Starmer’s ‘keep calm’ Trump diplomacy bets on influence over popularity

In his account of Tony Blair’s years in power, The New Machiavelli, Jonathan Powell sets out two opposing strategies for any British prime minister in dealing with their counterpart in the White House.

The first, he says, is “cutting a bella figura” – parading for show – by openly criticising the US president, for which he gives the example of the French. The other, and the approach preferred by Powell, is to do diplomacy in private and build a close relationship, in the hope of having greater influence.

These days, Powell is Keir Starmer’s national security adviser and his closest, most influential lieutenant on world affairs. That his prescription for the UK’s strategy towards Donald Trump is so close to the prime minister’s natural instincts goes some way to explaining that.

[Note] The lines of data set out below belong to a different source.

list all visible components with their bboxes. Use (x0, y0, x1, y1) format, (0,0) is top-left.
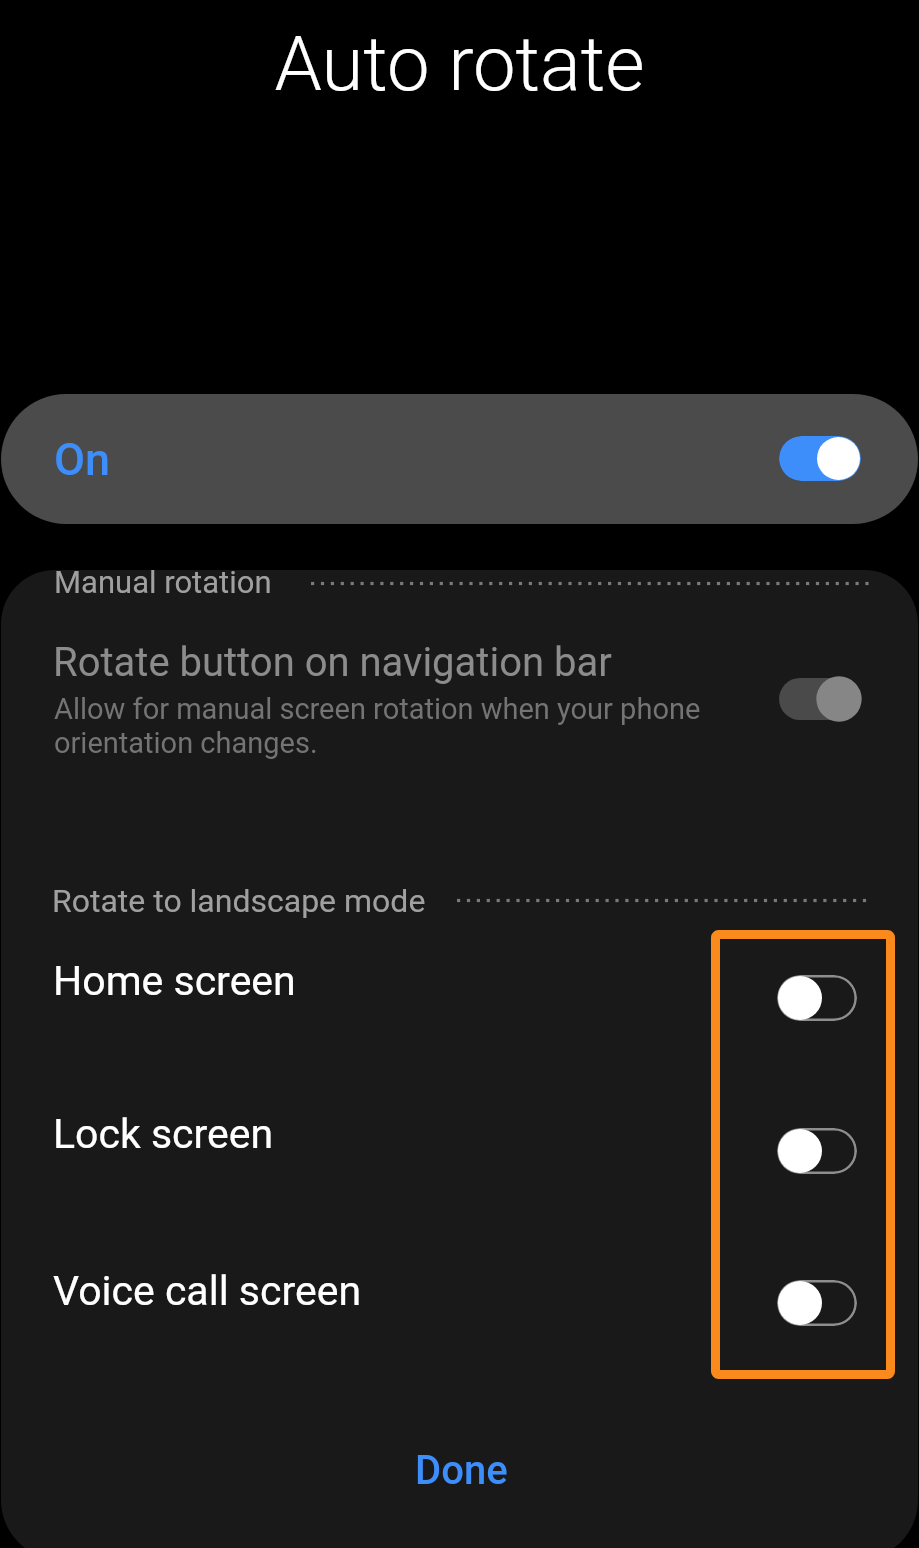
staticText: Rotate button on navigation bar (53, 639, 612, 686)
staticText: Home screen (53, 957, 296, 1005)
staticText: Lock screen (53, 1110, 274, 1158)
button[interactable]: Voice call screen (1, 1230, 918, 1350)
staticText: Rotate to landscape mode (52, 882, 426, 920)
button[interactable]: On (1, 394, 918, 524)
staticText: Voice call screen (53, 1267, 362, 1315)
other: Rotate button on navigation bar, on, dis… (779, 678, 860, 720)
staticText: Manual rotation (54, 570, 272, 600)
staticText: On (54, 433, 111, 486)
button[interactable]: Lock screen (1, 1073, 918, 1193)
button[interactable]: Home screen rotation, off (777, 975, 857, 1021)
staticText: Done (415, 1447, 508, 1494)
button[interactable]: Auto rotate on (779, 436, 861, 481)
staticText: Allow for manual screen rotation when yo… (54, 692, 701, 760)
button[interactable]: Lock screen rotation, off (777, 1128, 857, 1174)
button[interactable]: Done (1, 1406, 918, 1516)
button[interactable]: Home screen (1, 920, 918, 1040)
button[interactable]: Voice call screen rotation, off (777, 1280, 857, 1326)
button[interactable]: Rotate button on navigation bar (1, 618, 918, 808)
staticText: Auto rotate (0, 19, 919, 108)
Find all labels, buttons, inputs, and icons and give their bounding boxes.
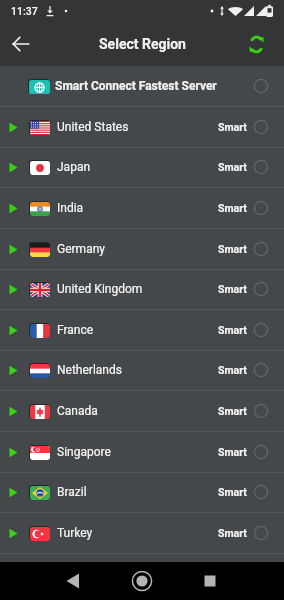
button[interactable]: Germany [0,229,284,270]
staticText: Smart [218,283,247,295]
button[interactable]: France [0,310,284,351]
staticText: United Kingdom [57,282,143,296]
button[interactable]: Brazil [0,472,284,513]
staticText: France [57,323,94,337]
button[interactable]: India [0,188,284,229]
staticText: India [57,201,84,215]
staticText: Japan [57,160,91,174]
button[interactable]: Turkey [0,513,284,554]
button[interactable]: Back [0,22,41,66]
staticText: Smart [218,121,247,133]
button[interactable]: Singapore [0,432,284,473]
staticText: Germany [57,242,105,256]
staticText: Turkey [57,526,93,540]
staticText: United States [57,120,129,134]
staticText: Smart [218,527,247,539]
button[interactable]: Home [119,562,165,600]
staticText: Smart [218,486,247,498]
staticText: Brazil [57,485,87,499]
button[interactable]: Japan [0,147,284,188]
button[interactable]: Recent apps [187,562,233,600]
button[interactable]: Refresh [240,22,284,66]
button[interactable]: United Kingdom [0,269,284,310]
staticText: Smart [218,243,247,255]
button[interactable]: Canada [0,391,284,432]
button[interactable]: United States [0,107,284,148]
staticText: Smart [218,202,247,214]
staticText: Smart [218,161,247,173]
staticText: Select Region [99,36,186,52]
staticText: Canada [57,404,98,418]
staticText: Netherlands [57,363,122,377]
staticText: Smart Connect Fastest Server [55,79,217,93]
button[interactable]: Back [50,562,96,600]
button[interactable]: Smart Connect Fastest Server [0,66,284,107]
staticText: Smart [218,324,247,336]
staticText: 11:37 [11,5,38,17]
button[interactable]: Netherlands [0,350,284,391]
staticText: Smart [218,446,247,458]
staticText: Smart [218,405,247,417]
staticText: Smart [218,364,247,376]
staticText: Singapore [57,445,111,459]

At his Downing Street press conference on Monday, Starmer said that he was determined to find a “pragmatic, sensible and sustained” route through the latest crisis – and would prefer “calm discussion” with the US president rather than “gesture politics” that could damage the relationship.

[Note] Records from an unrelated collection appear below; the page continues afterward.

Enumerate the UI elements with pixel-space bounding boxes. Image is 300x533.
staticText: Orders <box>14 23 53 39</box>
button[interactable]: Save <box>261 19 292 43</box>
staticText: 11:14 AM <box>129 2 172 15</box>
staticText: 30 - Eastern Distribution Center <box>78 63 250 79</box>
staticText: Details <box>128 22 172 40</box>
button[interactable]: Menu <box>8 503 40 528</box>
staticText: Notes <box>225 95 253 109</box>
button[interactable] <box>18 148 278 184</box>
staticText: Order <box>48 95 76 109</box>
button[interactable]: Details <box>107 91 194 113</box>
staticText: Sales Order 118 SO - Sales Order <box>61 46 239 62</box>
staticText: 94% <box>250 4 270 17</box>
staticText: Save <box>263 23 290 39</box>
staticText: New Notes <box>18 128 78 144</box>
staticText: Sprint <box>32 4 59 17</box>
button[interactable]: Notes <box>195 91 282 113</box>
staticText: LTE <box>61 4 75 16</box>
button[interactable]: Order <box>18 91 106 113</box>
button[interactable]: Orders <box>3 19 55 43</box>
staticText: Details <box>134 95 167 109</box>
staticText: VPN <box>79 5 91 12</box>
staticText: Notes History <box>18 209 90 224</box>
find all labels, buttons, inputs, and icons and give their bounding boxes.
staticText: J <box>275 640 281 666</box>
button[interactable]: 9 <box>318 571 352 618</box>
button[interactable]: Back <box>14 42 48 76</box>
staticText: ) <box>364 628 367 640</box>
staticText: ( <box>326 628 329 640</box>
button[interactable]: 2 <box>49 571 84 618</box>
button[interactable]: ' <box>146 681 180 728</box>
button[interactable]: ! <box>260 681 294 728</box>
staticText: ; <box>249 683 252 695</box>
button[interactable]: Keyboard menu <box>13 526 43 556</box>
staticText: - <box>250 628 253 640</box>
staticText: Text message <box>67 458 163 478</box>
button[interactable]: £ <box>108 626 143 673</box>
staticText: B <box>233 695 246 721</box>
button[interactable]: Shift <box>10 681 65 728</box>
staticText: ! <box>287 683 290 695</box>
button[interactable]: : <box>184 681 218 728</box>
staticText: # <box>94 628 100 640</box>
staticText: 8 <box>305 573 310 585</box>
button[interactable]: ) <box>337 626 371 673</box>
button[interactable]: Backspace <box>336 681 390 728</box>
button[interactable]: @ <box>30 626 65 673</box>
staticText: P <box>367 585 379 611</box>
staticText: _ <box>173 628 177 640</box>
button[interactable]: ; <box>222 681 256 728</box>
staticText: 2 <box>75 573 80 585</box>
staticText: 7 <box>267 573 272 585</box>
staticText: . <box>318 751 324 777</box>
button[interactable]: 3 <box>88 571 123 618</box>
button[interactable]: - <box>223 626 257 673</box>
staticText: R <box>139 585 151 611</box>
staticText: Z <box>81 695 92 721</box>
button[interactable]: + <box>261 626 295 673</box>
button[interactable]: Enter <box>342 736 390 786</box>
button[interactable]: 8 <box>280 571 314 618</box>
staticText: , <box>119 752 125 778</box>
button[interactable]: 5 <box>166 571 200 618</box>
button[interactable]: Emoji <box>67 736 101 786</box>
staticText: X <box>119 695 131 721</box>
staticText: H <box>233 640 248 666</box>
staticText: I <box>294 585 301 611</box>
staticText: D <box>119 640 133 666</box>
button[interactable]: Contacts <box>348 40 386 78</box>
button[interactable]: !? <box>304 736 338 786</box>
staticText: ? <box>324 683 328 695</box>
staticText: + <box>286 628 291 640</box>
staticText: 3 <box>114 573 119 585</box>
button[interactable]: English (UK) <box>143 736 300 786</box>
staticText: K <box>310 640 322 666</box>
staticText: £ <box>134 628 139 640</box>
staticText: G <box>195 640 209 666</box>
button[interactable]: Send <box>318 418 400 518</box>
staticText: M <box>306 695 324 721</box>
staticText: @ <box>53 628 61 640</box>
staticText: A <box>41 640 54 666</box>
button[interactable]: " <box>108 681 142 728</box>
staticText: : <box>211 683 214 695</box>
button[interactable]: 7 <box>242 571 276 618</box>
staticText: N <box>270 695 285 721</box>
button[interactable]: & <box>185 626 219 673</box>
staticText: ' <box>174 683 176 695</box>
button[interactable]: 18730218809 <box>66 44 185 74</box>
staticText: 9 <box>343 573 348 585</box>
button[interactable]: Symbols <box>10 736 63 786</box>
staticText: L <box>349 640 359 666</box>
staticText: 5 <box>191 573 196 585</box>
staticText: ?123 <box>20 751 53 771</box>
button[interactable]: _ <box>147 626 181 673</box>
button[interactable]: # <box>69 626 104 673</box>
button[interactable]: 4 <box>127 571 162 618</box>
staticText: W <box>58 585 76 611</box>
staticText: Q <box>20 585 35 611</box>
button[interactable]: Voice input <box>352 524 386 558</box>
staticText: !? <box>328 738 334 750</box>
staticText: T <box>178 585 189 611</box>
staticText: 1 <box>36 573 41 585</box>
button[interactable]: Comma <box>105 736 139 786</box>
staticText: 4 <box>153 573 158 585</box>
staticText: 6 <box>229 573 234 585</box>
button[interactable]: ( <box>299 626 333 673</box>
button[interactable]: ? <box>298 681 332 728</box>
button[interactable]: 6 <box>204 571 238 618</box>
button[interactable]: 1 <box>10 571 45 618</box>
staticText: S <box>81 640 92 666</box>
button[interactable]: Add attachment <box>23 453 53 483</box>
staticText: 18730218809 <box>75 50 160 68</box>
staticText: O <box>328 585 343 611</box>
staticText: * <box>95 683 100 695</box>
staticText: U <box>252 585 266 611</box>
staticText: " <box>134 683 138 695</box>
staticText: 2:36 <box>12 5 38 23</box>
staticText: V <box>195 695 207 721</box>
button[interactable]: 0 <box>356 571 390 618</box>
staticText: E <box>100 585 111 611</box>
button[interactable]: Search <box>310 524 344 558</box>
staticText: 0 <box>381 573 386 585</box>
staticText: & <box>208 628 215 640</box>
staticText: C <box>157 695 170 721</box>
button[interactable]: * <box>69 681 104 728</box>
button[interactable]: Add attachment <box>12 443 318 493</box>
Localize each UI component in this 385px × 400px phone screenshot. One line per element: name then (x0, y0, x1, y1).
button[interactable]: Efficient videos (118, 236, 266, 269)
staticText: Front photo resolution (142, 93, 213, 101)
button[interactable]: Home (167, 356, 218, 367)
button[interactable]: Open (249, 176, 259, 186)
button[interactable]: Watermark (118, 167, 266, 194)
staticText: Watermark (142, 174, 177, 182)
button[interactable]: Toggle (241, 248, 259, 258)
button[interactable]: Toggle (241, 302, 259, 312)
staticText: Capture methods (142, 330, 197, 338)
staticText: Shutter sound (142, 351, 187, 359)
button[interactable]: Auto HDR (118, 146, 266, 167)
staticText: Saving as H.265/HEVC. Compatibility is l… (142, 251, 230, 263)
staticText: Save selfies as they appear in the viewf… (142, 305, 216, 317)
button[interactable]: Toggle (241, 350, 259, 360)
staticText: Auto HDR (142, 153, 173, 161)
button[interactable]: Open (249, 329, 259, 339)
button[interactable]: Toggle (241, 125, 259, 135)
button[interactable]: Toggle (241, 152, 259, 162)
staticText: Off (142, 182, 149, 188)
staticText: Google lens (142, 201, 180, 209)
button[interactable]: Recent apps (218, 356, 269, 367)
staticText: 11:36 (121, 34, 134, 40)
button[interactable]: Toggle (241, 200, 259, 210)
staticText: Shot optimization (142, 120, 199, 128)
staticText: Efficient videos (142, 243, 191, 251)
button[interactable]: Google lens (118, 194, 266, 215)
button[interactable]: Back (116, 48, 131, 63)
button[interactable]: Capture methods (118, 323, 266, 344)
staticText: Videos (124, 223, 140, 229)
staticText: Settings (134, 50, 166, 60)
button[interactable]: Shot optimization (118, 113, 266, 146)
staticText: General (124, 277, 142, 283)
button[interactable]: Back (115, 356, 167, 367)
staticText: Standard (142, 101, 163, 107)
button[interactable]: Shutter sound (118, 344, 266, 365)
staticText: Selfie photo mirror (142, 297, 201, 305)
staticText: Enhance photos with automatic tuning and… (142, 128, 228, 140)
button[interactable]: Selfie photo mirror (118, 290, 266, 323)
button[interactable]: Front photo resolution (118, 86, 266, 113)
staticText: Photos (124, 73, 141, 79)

Yet within 24 hours of his measured address, Trump had set off another diplomatic bomb – this time by launching an extraordinary broadside against the UK’s Chagos deal, which he had previously warmly endorsed.

At the same time, Trump posted an AI-generated image on his Truth Social platform of him in the Oval Office with European leaders including Starmer, presenting them with a map showing Greenland, Canada and Venezuela covered in the US flag.

Starmer says “being pragmatic does not mean being passive” and that mature alliances are “not about pretending differences don’t exist; they are about addressing them directly, respectfully”.

But his entire Trump strategy– already called into question by some political opponents – is under more intense scrutiny than ever, with polls suggesting public disapproval over his handling of the US president is mounting.

Ed Davey, the leader of the Liberal Democrats, the third biggest party in the House of Commons, has described Trump as “a bully” and suggested he behaves as “an international gangster”. “The only way to deal with a bully is to stand up to them,” he added. Privately, some inside the ruling Labour party agree.

However, Starmer’s cabinet ministers swung in behind his “keep calm and carry on” strategy.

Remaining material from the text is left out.